Re: Proposal for isolation characters in Unicode and the unicode-bidi:isolate and unicode-bidi:plaintext definitions from Asmus Freytag on 2012-07-22 (www-style@w3.org from July 2012)

From: Asmus Freytag <asmusf@ix.netcom.com>
Date: Sun, 22 Jul 2012 10:08:53 -0700
To: Matitiahu Allouche <matitiahu.allouche@gmail.com>
CC: "'Aharon (Vladimir) Lanin'" <aharon@google.com>, 'Glenn Adams' <glenn@skynav.com>, "'Martin J. Dürst'" <duerst@it.aoyama.ac.jp>, 'W3C style mailing list' <www-style@w3.org>, public-i18n-bidi@w3.org
Message-ID: <500C33A5.3050309@ix.netcom.com>
If the desire for isolates is to allow the safe insertion of unrelated 
text, then the rules have to be such that no matter which characters the 
embedded text contains, it may not have any effect on the formatting of 
text around it.

The one exception would be unmatched BDI/PDI, Instead of a sticking a 
single BDI/PDI pair around the text to be inserted, the inserting 
implementation would have to either add balancing BDI or PDI characters 
in front / back to balance the insertion, or, depending on context, 
perhaps disallow (filter) such characters from inserted text.

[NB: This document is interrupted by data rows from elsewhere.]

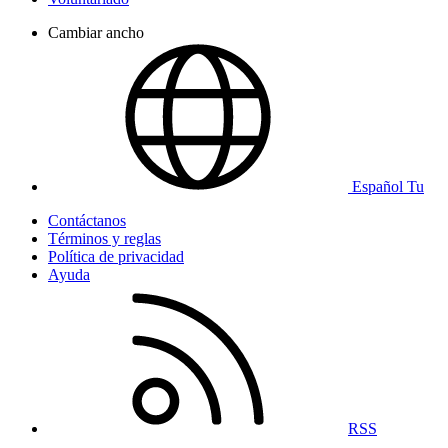
Cambiar ancho
Español Tu
Contáctanos
Términos y reglas
Política de privacidad
Ayuda
RSS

With 
either strategy, the insertion could be self-contained.

Filtering BDI/PDI from user input would seem a natural option when 
constructing a message from a template with short, user-specified, 
insertions, and is cheaper to implement than "rebalancing".

The symmetric approach would require the implementation to balance 
"classical" embeddings and overrides in insertions (filtering would be a 
much less desirable option, as we expect overrides, in particular, to be 
quite legitimate in those types of user input).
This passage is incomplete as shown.